In summary, the development of these InDel markers fills a significant gap for
Phalaenopsis-type
Dendrobium. Prior to this, molecular marker studies in
Dendrobium largely relied on ISSR or AFLP techniques, or a limited number of SSR markers developed for specific species [
36]. The new markers provide a more sequence-specific and reproducible toolkit. They can be used to establish DNA fingerprints for variety protection and identity verification, which is important given the high commercial value of certain orchid hybrids. They also enable more rigorous genetic diversity assessments to guide conservation efforts for germplasm collections and breeding repositories, ensuring that the full range of genetic variation is captured and maintained. Furthermore, in a breeding context, these markers can facilitate marker-assisted selection (MAS): for instance, if certain markers are found to be linked to desirable traits (like disease resistance or particular flower characteristics), breeders can screen seedlings for those markers rather than waiting for the plants to mature and bloom [
37].
Beyond
Phalaenopsis-type
Dendrobium, both SSR and InDel markers have shown great potential in other orchid species. For example, SSR markers have been widely used for genetic diversity studies and cultivar identification in species like
Cattleya [
38],
Dendrobium nobile [
39], and
Cymbidium [
40], providing valuable tools for germplasm conservation and breeding.
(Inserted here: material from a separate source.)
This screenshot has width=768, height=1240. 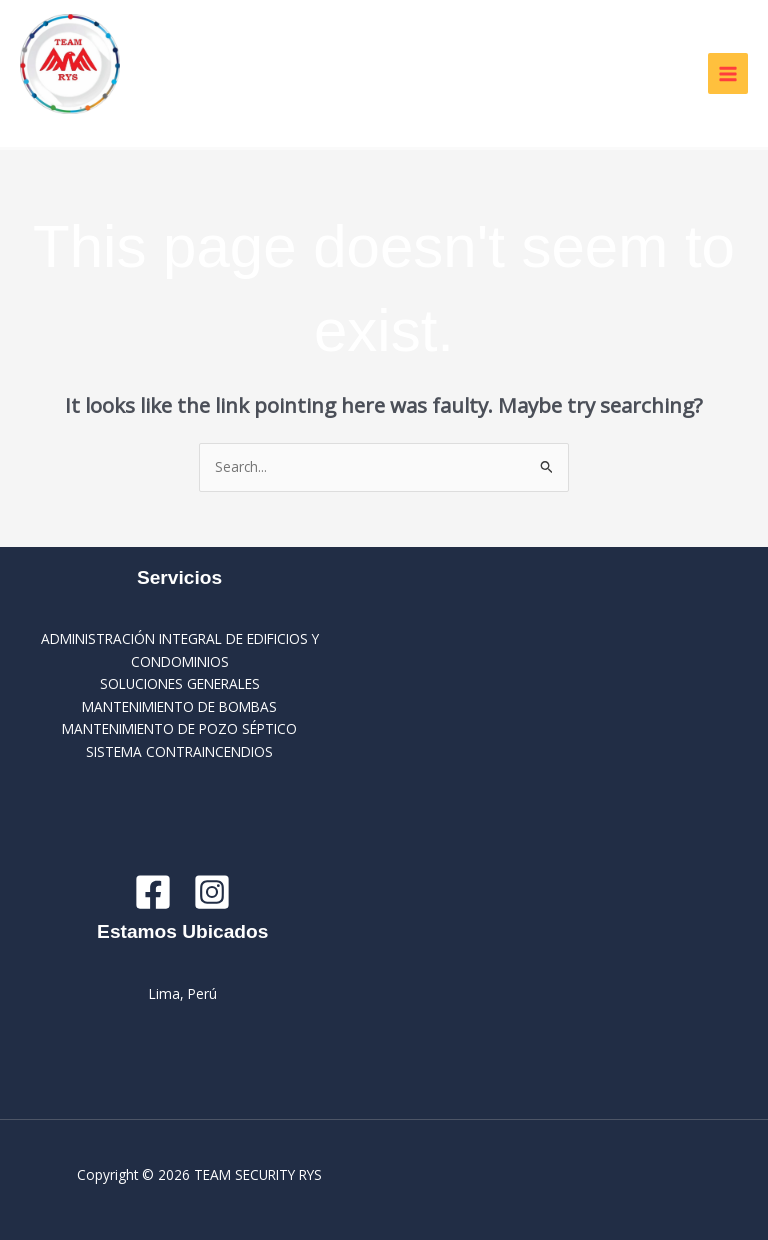 What do you see at coordinates (728, 73) in the screenshot?
I see `[Main menu toggle]` at bounding box center [728, 73].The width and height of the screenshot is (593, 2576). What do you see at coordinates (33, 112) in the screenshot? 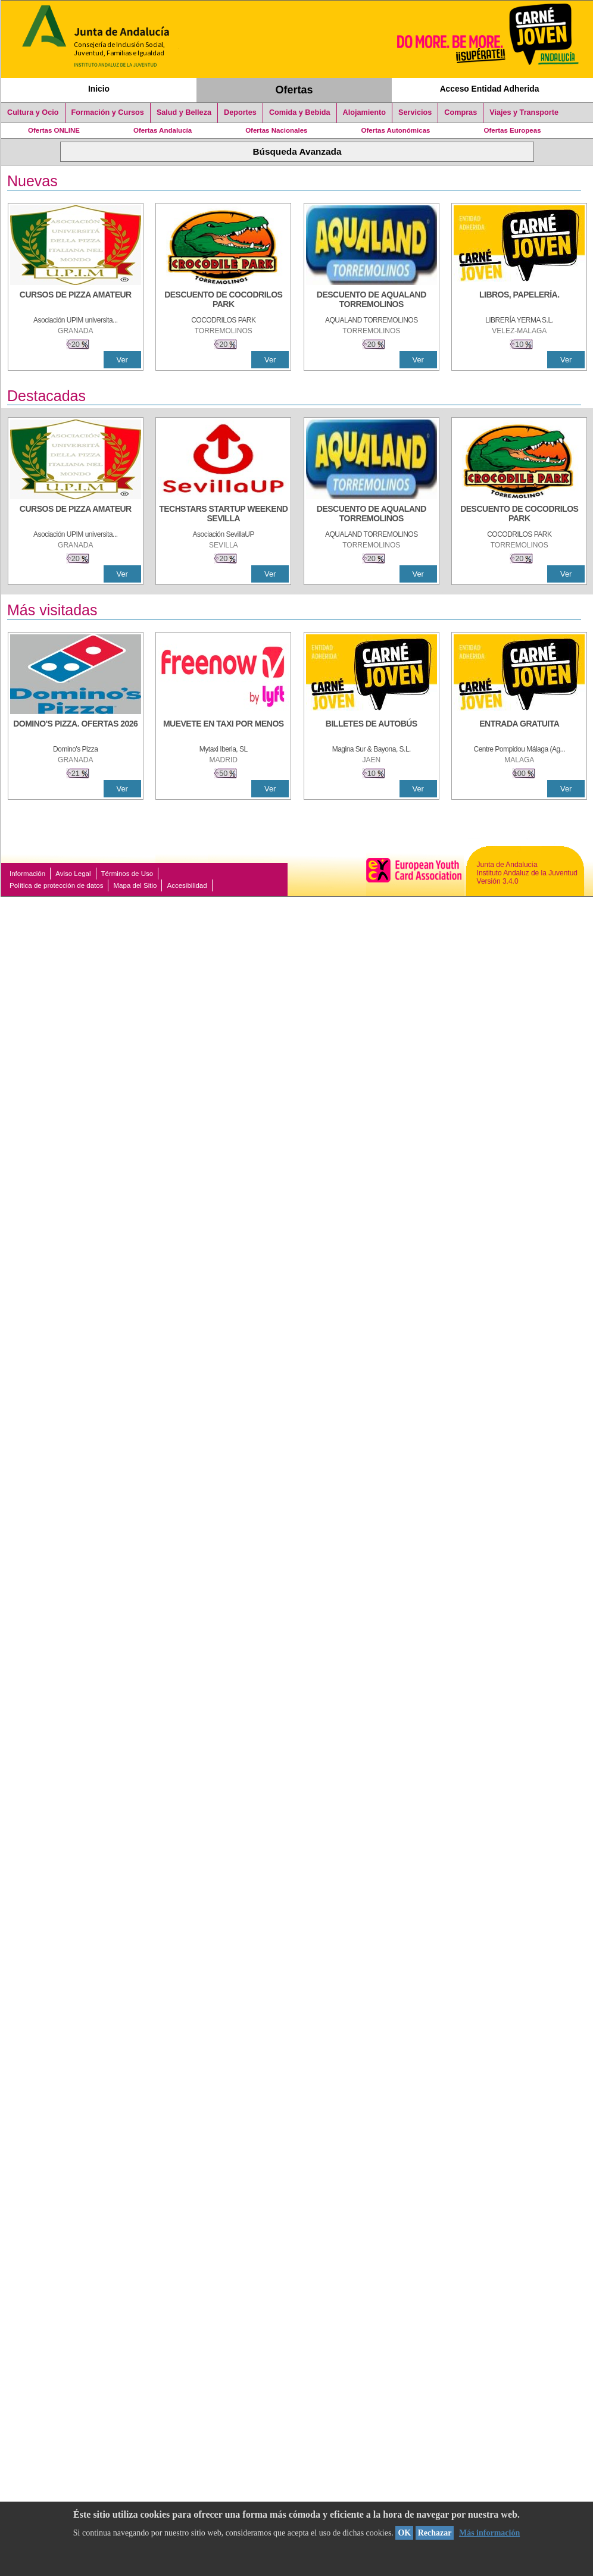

Similarly, the application of InDel markers in orchids has gained momentum due to their advantages in genotyping, including simpler detection methods and higher resolution in detecting genetic variation compared to traditional markers. In species such as
Orchidaceae and
Paphiopedilum, InDel markers have been effectively employed for genetic mapping, marker-assisted selection, and breeding programs aimed at improving disease resistance, flower traits, and adaptation to environmental stresses [
41,
42]. This study, by demonstrating the utility of InDel markers in
Phalaenopsis-type
Dendrobium, lays the groundwork for extending these markers to other plants, where limited genomic resources are available [
43].
One interesting observation from our results is that even with moderate genetic diversity detected, each of the 24 varieties was uniquely identifiable by a combination of these markers (a genetic “fingerprint”). This is crucial for variety registration and protection. It also implies that the number of markers can be further reduced to a core set for routine identification—for example, a panel of the top 10 most polymorphic InDel markers might suffice to distinguish all 24 varieties in our test (since none were identical across all those loci) [
44]. More varieties were added to the analysis because the panel might need to grow, but with 1029 markers available in our library, there was ample room to create high-discriminatory panels.
The approaches and findings here provide a framework for other non-model, highly heterozygous crops. Ornamental plants, many fruit trees, and medicinal herbs often lack reference genomes, yet with decreasing costs of RNA sequencing, the transcriptome-to-marker route is very feasible [
45]. This study serves as a case example showing that high-throughput sequencing data can be translated into practical breeding tools even in the absence of complete genome information.